The estimates of the propensity scores from the probit models are
reported in Table 2. The pseudo R-square in the estimated probit models
for taking calculus before economics is. 17 for the microeconomics model
and. 15 for the macroeconomics model.
The estimates of the propensity scores for microeconomics and
macroeconomics were similar. Stronger students, as measured by their
high school GPA or SAT math score, were more likely to take calculus
before their principles class. In terms of coursework, if students took
one of the principles courses before the other, this, probably by virtue
of having taken more time, increased the probability of the student also
having had calculus. The time-of-day variable, MORN, has a positive and
significant coefficient implying that student choices about taking
calculus early on might be influenced by the flexibility they have in
the scheduling of courses as well as the times these courses are
offered. Students with lower SAT verbal scores were more likely to take
calculus before their microeconomics principles course. Students who had
algebra were less likely to have had calculus before their
microeconomics principles course. These two variables did not have any
significant effects on the probability of students taking calculus
before macroeconomics. The HISPANIC variable had a significant impact in
both the models. The FEMALE variable was also significant in the
macroeconomics model, suggesting that race and gender played some role
in the calculus decision.

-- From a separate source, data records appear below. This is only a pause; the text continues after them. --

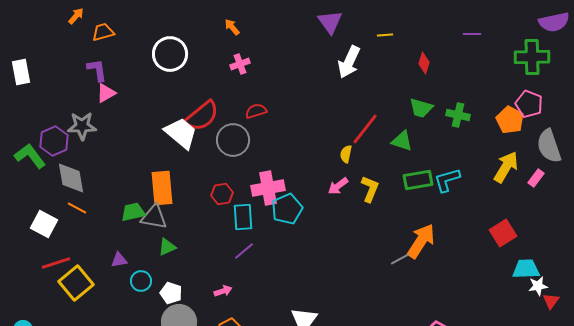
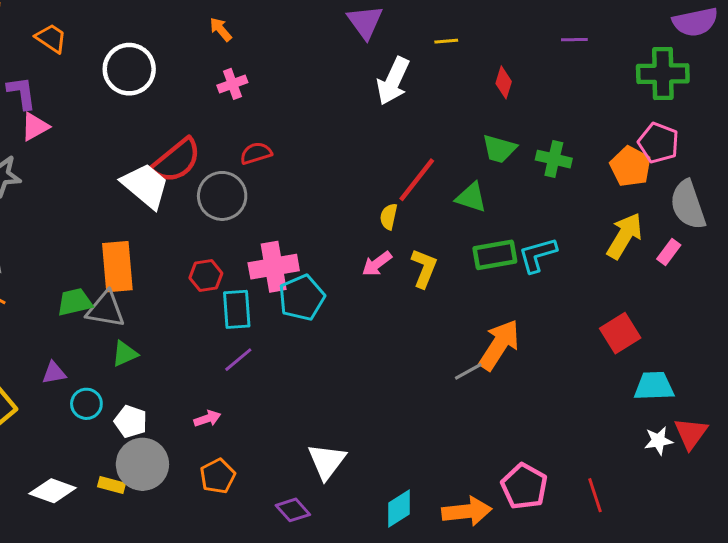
orange trapezoid: (103, 32) -> (51, 38), moved, turned 50
white star: (538, 286) -> (658, 441), moved
red triangle: (551, 301) -> (691, 433), size x1.4

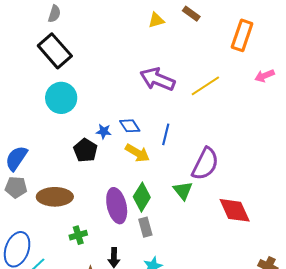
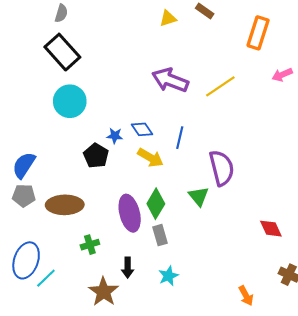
purple semicircle: (205, 164) -> (222, 168), turned -40
red diamond: (235, 210) -> (271, 229), moved, size x0.7

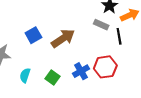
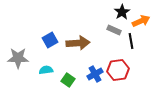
brown arrow: (63, 38) -> (78, 43), turned 30
cyan semicircle: (25, 75) -> (46, 70), moved, turned 64

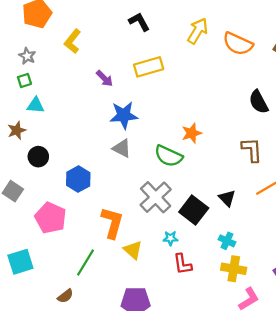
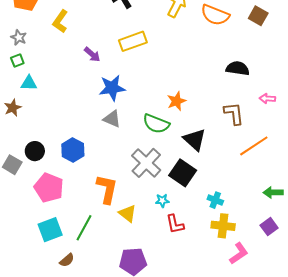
black semicircle: (259, 102) -> (238, 68), turned 130
black circle: (38, 157) -> (35, 151), moved
black triangle: (227, 198) -> (195, 140), moved, size x1.4
cyan square: (20, 262) -> (50, 230), moved

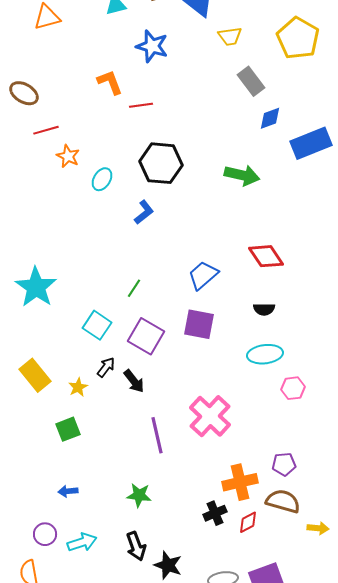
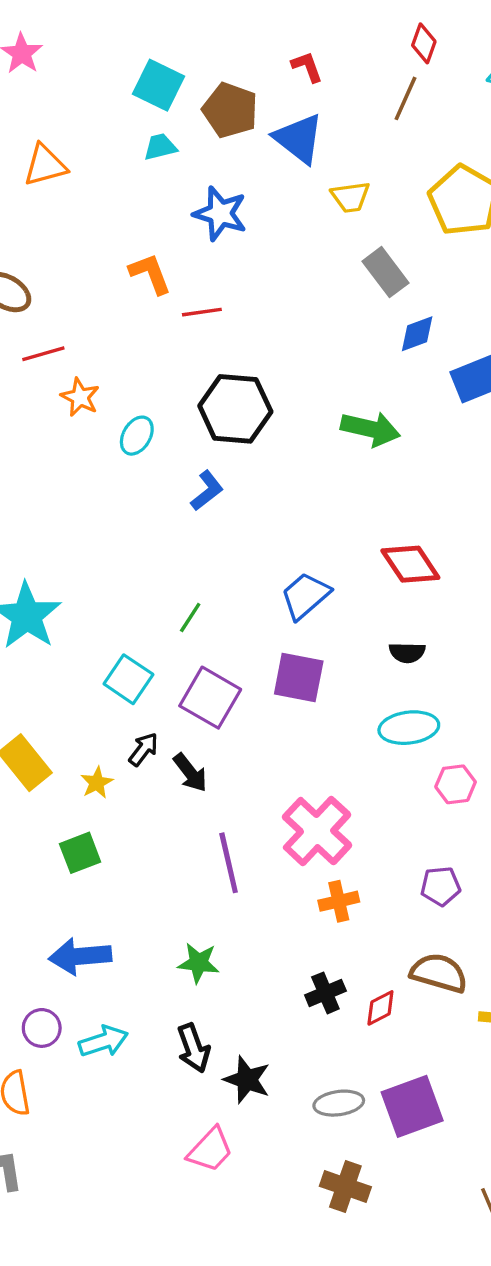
purple pentagon: (284, 464) -> (441, 886), moved
orange cross: (240, 482) -> (339, 901), moved, size x0.7
blue arrow: (68, 491) -> (80, 956), size x1.8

Overall, the results suggest that students
with strong mathematical backgrounds and academic records are less
likely to postpone taking calculus and more likely to take calculus
before macroeconomics and microeconomics.
Based on the estimates of the propensity scores the treatment
effect on the treated was estimated for the performance in the economics
principles (microeconomics and macroeconomics) courses. Matching
estimates of the treatment effect of taking calculus are reported in
Table 3. Based on the magnitude of the estimated ATT's and their
statistical significance, the results from matching estimation suggest
that taking calculus helps in both the economics principles courses. (8)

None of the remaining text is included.